Mettre en œuvre la Constitution genevoise
La Constitution genevoise indique dans son article 149 que « l’Etat prend les mesures permettant à toute personne de subvenir à ses besoins et à ceux de sa famille par un travail approprié, exercé dans des conditions équitables ». L’initiative « 23 frs, c’est un minimum ! » a donc permis de mettre en œuvre cet article constitutionnel par l’instauration d’un salaire minimum légal.
Le 21 juillet 2017, le Tribunal fédéral a rejeté le recours déposé par des organisations patronales contre la mise en œuvre d’un salaire minimum dans le canton de Neuchâtel. Il a estimé que cette mesure ne viole notamment ni le principe de la liberté économique ni celui de la proportionnalité, dans la mesure où l’Etat a le droit et la compétence de prendre des mesures poursuivant des motifs d’intérêt public ou de politique sociale. A Neuchâtel, un salaire minimum de 20 frs de l’heure a donc été validé, sur la base du calcul des revenus des prestations complémentaires à l’AVS et à l’AI. Le coût de la vie étant plus élevé à Genève, le même calcul pour notre canton a permis de fixer un salaire minimum de 23 frs de l’heure dans l’initiative (voir méthode de calcul). Depuis, le salaire minimum légal a été indexé en fonction de l’indice des prix à la consommation.
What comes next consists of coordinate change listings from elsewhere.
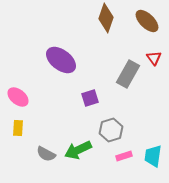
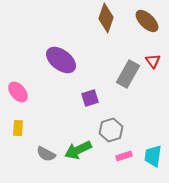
red triangle: moved 1 px left, 3 px down
pink ellipse: moved 5 px up; rotated 10 degrees clockwise
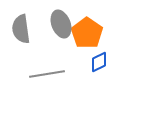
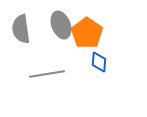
gray ellipse: moved 1 px down
blue diamond: rotated 60 degrees counterclockwise
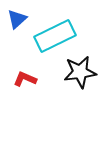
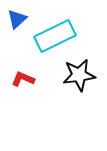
black star: moved 1 px left, 3 px down
red L-shape: moved 2 px left
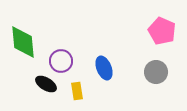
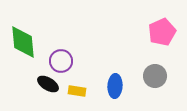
pink pentagon: moved 1 px down; rotated 24 degrees clockwise
blue ellipse: moved 11 px right, 18 px down; rotated 25 degrees clockwise
gray circle: moved 1 px left, 4 px down
black ellipse: moved 2 px right
yellow rectangle: rotated 72 degrees counterclockwise
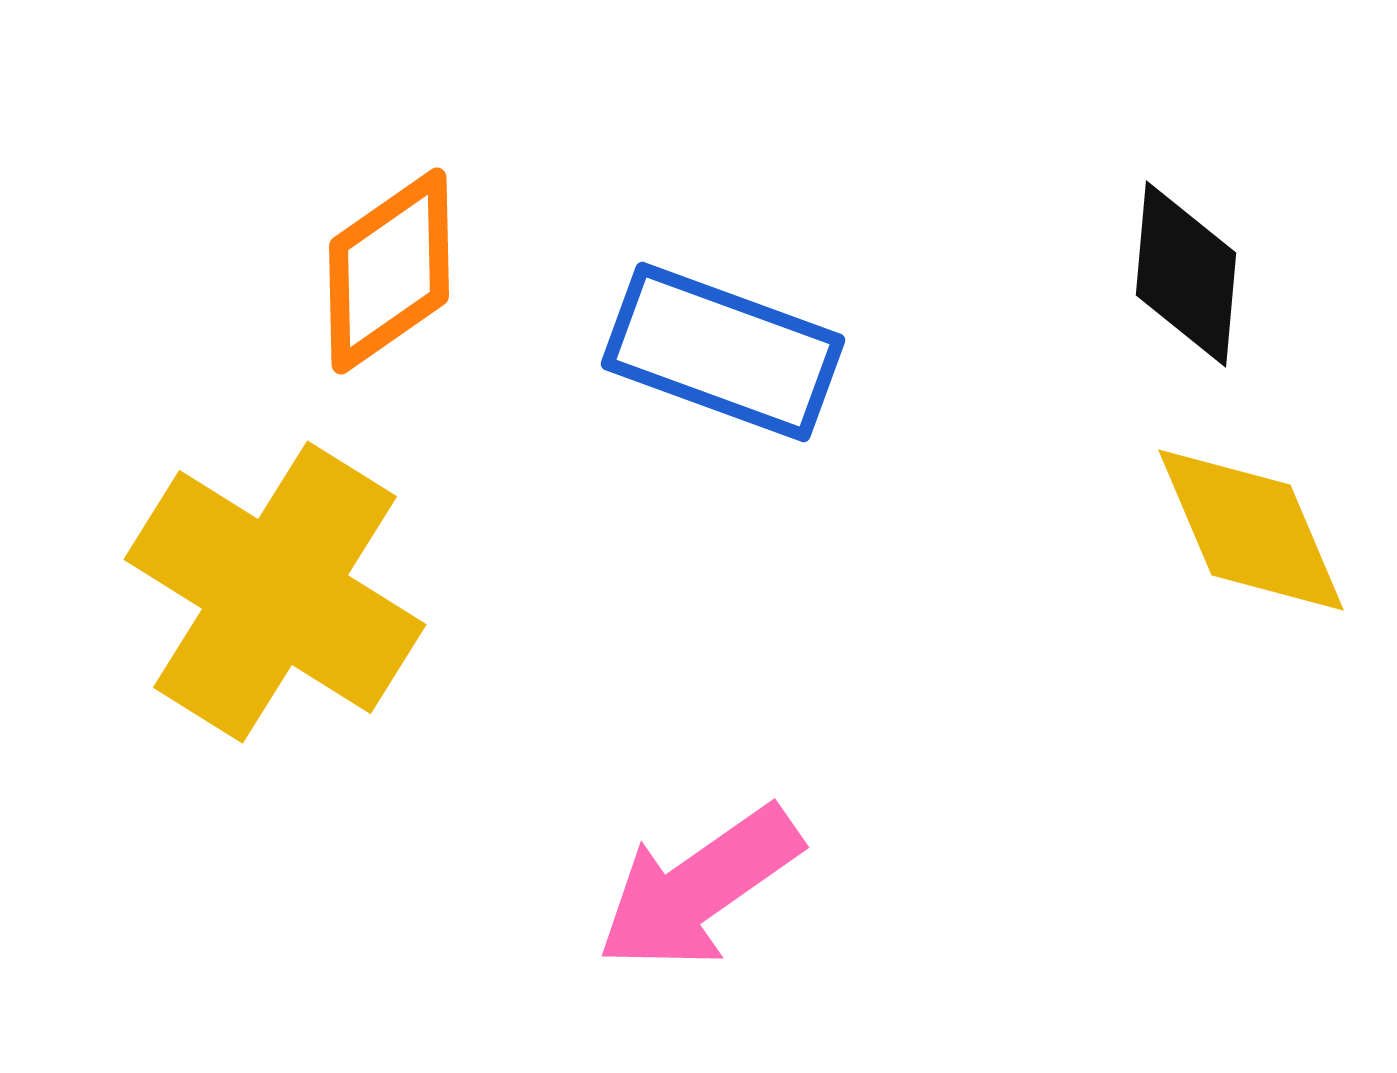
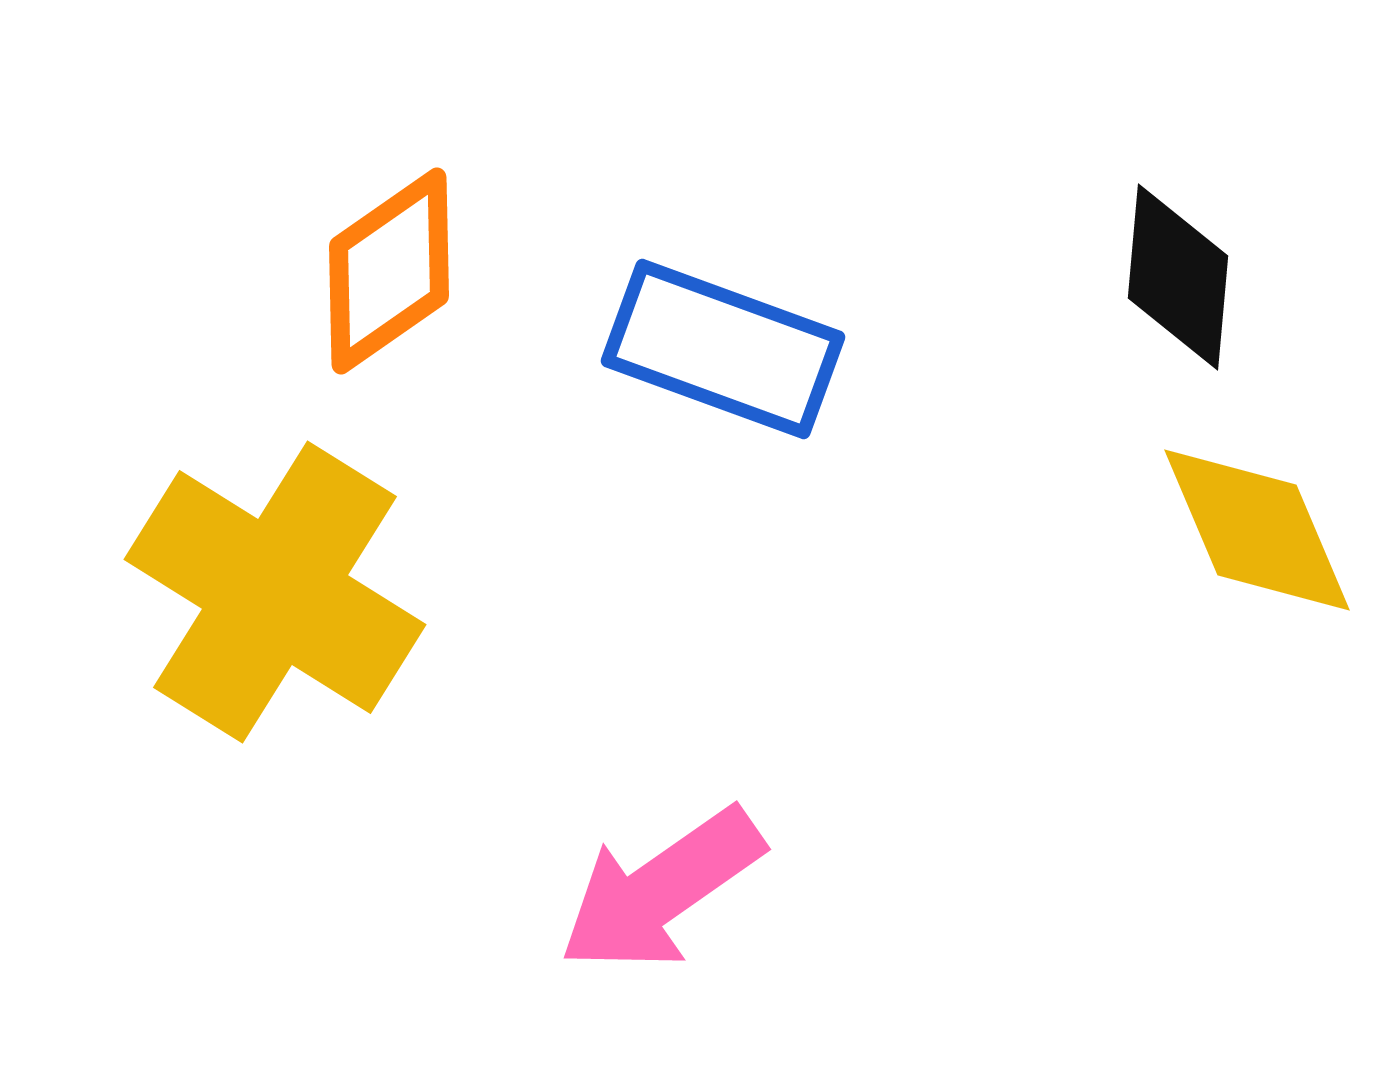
black diamond: moved 8 px left, 3 px down
blue rectangle: moved 3 px up
yellow diamond: moved 6 px right
pink arrow: moved 38 px left, 2 px down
Une initiative qui profite aux femmes et à tous-tes les salarié-e-s
Avec cette initiative, il s’agissait de mettre un terme au scandale de l’exploitation indécente de dizaines de milliers de travailleurs-euses à Genève. Deux tiers des salarié-e-s qui gagnaient moins de 4000 frs par mois pour un plein temps sont des femmes. L’initiative « 23 frs, c’est un minimum ! » représente par conséquent un pas significatif vers l’égalité salariale dans les faits.
De plus, l’amélioration du revenu de ces salarié-e-s durant leur vie active aura également pour effet d’améliorer leur revenu à la retraite.
Par ailleurs, celles et ceux qui prétendent qu’un salaire minimum légal aura pour effet de tirer l’ensemble des salaires vers le bas se trompent ou tentent de tromper les salarié-e-s. En effet, les salaires actuels plus élevés ne le sont pas par hasard : ils résultent de la capacité de négociation individuelle et collective, et de la nécessité pour les employeurs de recruter et de fidéliser de la main d’œuvre qualifiée et/ou motivée. Ce n’est donc pas le fait de fixer une limite inférieure aux bas salaires qui poussera les patrons à s’en rapprocher alors qu’ils pourraient déjà le faire aujourd’hui. Au contraire, revaloriser les bas salaires, qui sont généralement ceux des moins qualifié-e-s, aura pour effet de pousser vers le haut ceux des travailleurs-euses plus qualifié-e-s. Quant aux employeurs qui s’adonnent allègrement à la sous-enchère, ils se sont enfin vus poser une limite à cette pratique inacceptable.